§ **Task brief**
Below are records to repeat exactly. Omit the pictures from the copy.

[Extracted records]
______________________________
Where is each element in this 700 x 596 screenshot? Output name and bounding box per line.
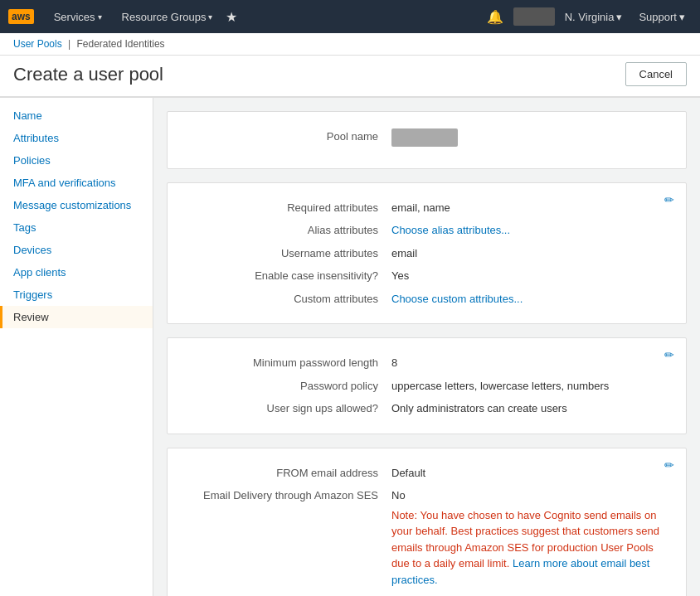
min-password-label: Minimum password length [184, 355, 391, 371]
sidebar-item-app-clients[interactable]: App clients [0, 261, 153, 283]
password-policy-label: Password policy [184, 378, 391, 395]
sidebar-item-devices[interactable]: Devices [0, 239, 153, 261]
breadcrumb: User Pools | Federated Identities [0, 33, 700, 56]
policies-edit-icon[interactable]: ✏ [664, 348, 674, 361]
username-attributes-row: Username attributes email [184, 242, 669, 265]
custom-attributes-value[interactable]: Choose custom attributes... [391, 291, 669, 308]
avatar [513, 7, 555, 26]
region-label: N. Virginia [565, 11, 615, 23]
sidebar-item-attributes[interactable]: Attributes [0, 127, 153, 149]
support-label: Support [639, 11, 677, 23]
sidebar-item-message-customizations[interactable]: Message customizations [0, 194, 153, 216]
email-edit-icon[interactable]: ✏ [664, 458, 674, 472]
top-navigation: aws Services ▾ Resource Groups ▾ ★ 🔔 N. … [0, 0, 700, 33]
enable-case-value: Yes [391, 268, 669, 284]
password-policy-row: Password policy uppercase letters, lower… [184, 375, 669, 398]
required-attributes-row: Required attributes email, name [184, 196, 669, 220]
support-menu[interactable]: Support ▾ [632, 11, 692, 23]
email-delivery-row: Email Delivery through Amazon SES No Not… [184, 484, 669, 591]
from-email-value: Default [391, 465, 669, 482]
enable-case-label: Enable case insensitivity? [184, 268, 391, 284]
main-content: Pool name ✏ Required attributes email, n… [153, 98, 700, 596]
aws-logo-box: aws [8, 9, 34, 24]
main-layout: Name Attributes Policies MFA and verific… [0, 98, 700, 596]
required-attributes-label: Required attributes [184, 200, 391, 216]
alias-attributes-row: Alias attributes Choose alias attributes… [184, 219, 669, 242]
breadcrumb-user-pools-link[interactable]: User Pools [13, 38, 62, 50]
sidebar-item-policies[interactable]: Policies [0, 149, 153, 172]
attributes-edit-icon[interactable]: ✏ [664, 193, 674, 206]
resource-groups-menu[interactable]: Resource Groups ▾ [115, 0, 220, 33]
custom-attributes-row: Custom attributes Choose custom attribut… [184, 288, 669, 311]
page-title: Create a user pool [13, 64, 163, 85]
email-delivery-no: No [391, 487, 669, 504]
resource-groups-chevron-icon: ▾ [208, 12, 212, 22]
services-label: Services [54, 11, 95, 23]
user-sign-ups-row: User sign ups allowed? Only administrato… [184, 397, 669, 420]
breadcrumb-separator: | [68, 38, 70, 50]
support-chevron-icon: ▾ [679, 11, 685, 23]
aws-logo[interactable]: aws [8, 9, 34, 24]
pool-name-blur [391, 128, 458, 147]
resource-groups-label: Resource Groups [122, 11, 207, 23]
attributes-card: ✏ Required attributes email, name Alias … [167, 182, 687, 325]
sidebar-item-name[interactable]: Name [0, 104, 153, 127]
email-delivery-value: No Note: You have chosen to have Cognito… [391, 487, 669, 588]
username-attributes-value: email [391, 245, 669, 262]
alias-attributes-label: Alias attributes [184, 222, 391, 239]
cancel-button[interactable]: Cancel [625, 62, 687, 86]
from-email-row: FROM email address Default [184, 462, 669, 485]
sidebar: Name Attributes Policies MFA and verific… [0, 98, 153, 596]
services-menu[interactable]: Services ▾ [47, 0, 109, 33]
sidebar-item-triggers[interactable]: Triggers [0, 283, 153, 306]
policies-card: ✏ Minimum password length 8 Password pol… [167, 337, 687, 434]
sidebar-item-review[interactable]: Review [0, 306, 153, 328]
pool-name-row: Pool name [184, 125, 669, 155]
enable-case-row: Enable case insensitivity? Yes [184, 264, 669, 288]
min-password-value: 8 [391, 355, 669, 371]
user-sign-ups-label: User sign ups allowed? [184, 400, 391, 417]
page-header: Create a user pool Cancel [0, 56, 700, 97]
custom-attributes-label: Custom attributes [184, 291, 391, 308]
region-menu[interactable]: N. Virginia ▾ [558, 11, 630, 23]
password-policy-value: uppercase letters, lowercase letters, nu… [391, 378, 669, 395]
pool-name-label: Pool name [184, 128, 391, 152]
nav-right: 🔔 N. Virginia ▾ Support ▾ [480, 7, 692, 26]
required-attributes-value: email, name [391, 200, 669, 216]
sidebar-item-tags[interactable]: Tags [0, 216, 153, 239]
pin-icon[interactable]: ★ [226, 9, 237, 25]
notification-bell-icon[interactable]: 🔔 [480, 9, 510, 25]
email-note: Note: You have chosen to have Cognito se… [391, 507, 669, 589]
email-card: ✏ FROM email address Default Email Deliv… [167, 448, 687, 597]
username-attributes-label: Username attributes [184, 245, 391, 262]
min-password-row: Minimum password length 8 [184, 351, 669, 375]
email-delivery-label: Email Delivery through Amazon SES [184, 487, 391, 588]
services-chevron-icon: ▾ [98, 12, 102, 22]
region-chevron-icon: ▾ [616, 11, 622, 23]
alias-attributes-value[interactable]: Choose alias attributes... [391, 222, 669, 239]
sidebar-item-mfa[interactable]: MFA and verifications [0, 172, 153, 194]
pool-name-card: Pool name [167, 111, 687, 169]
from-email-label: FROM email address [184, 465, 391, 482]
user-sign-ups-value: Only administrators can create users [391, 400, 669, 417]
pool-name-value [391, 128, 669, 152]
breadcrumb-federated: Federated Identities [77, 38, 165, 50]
______________________________
§ **Answer section**
Where is each element in this 700 x 596 screenshot? Output name and bounding box per line.
min-password-label: Minimum password length [184, 355, 391, 371]
sidebar-item-app-clients[interactable]: App clients [0, 261, 153, 283]
password-policy-label: Password policy [184, 378, 391, 395]
sidebar-item-devices[interactable]: Devices [0, 239, 153, 261]
breadcrumb: User Pools | Federated Identities [0, 33, 700, 56]
policies-edit-icon[interactable]: ✏ [664, 348, 674, 361]
username-attributes-row: Username attributes email [184, 242, 669, 265]
custom-attributes-value[interactable]: Choose custom attributes... [391, 291, 669, 308]
avatar [513, 7, 555, 26]
region-label: N. Virginia [565, 11, 615, 23]
sidebar-item-attributes[interactable]: Attributes [0, 127, 153, 149]
support-label: Support [639, 11, 677, 23]
sidebar-item-message-customizations[interactable]: Message customizations [0, 194, 153, 216]
email-edit-icon[interactable]: ✏ [664, 458, 674, 472]
top-navigation: aws Services ▾ Resource Groups ▾ ★ 🔔 N. … [0, 0, 700, 33]
enable-case-value: Yes [391, 268, 669, 284]
password-policy-row: Password policy uppercase letters, lower… [184, 375, 669, 398]
required-attributes-row: Required attributes email, name [184, 196, 669, 220]
support-menu[interactable]: Support ▾ [632, 11, 692, 23]
email-delivery-row: Email Delivery through Amazon SES No Not… [184, 484, 669, 591]
from-email-value: Default [391, 465, 669, 482]
enable-case-label: Enable case insensitivity? [184, 268, 391, 284]
main-content: Pool name ✏ Required attributes email, n… [153, 98, 700, 596]
aws-logo-box: aws [8, 9, 34, 24]
main-layout: Name Attributes Policies MFA and verific… [0, 98, 700, 596]
required-attributes-label: Required attributes [184, 200, 391, 216]
alias-attributes-row: Alias attributes Choose alias attributes… [184, 219, 669, 242]
breadcrumb-user-pools-link[interactable]: User Pools [13, 38, 62, 50]
sidebar-item-policies[interactable]: Policies [0, 149, 153, 172]
attributes-edit-icon[interactable]: ✏ [664, 193, 674, 206]
resource-groups-menu[interactable]: Resource Groups ▾ [115, 0, 220, 33]
custom-attributes-row: Custom attributes Choose custom attribut… [184, 288, 669, 311]
page-title: Create a user pool [13, 64, 163, 85]
email-delivery-no: No [391, 487, 669, 504]
resource-groups-chevron-icon: ▾ [208, 12, 212, 22]
services-label: Services [54, 11, 95, 23]
user-sign-ups-row: User sign ups allowed? Only administrato… [184, 397, 669, 420]
breadcrumb-separator: | [68, 38, 70, 50]
support-chevron-icon: ▾ [679, 11, 685, 23]
aws-logo[interactable]: aws [8, 9, 34, 24]
pool-name-blur [391, 128, 458, 147]
resource-groups-label: Resource Groups [122, 11, 207, 23]
attributes-card: ✏ Required attributes email, name Alias … [167, 182, 687, 325]
sidebar-item-name[interactable]: Name [0, 104, 153, 127]
email-delivery-value: No Note: You have chosen to have Cognito… [391, 487, 669, 588]
username-attributes-value: email [391, 245, 669, 262]
alias-attributes-label: Alias attributes [184, 222, 391, 239]
cancel-button[interactable]: Cancel [625, 62, 687, 86]
from-email-row: FROM email address Default [184, 462, 669, 485]
sidebar: Name Attributes Policies MFA and verific… [0, 98, 153, 596]
services-menu[interactable]: Services ▾ [47, 0, 109, 33]
sidebar-item-triggers[interactable]: Triggers [0, 283, 153, 306]
policies-card: ✏ Minimum password length 8 Password pol… [167, 337, 687, 434]
sidebar-item-review[interactable]: Review [0, 306, 153, 328]
pool-name-row: Pool name [184, 125, 669, 155]
enable-case-row: Enable case insensitivity? Yes [184, 264, 669, 288]
min-password-value: 8 [391, 355, 669, 371]
user-sign-ups-label: User sign ups allowed? [184, 400, 391, 417]
page-header: Create a user pool Cancel [0, 56, 700, 97]
custom-attributes-label: Custom attributes [184, 291, 391, 308]
region-menu[interactable]: N. Virginia ▾ [558, 11, 630, 23]
password-policy-value: uppercase letters, lowercase letters, nu… [391, 378, 669, 395]
pool-name-label: Pool name [184, 128, 391, 152]
nav-right: 🔔 N. Virginia ▾ Support ▾ [480, 7, 692, 26]
required-attributes-value: email, name [391, 200, 669, 216]
sidebar-item-tags[interactable]: Tags [0, 216, 153, 239]
pin-icon[interactable]: ★ [226, 9, 237, 25]
notification-bell-icon[interactable]: 🔔 [480, 9, 510, 25]
email-note: Note: You have chosen to have Cognito se… [391, 507, 669, 589]
email-card: ✏ FROM email address Default Email Deliv… [167, 448, 687, 597]
username-attributes-label: Username attributes [184, 245, 391, 262]
min-password-row: Minimum password length 8 [184, 351, 669, 375]
email-delivery-label: Email Delivery through Amazon SES [184, 487, 391, 588]
services-chevron-icon: ▾ [98, 12, 102, 22]
region-chevron-icon: ▾ [616, 11, 622, 23]
alias-attributes-value[interactable]: Choose alias attributes... [391, 222, 669, 239]
sidebar-item-mfa[interactable]: MFA and verifications [0, 172, 153, 194]
pool-name-card: Pool name [167, 111, 687, 169]
from-email-label: FROM email address [184, 465, 391, 482]
user-sign-ups-value: Only administrators can create users [391, 400, 669, 417]
pool-name-value [391, 128, 669, 152]
breadcrumb-federated: Federated Identities [77, 38, 165, 50]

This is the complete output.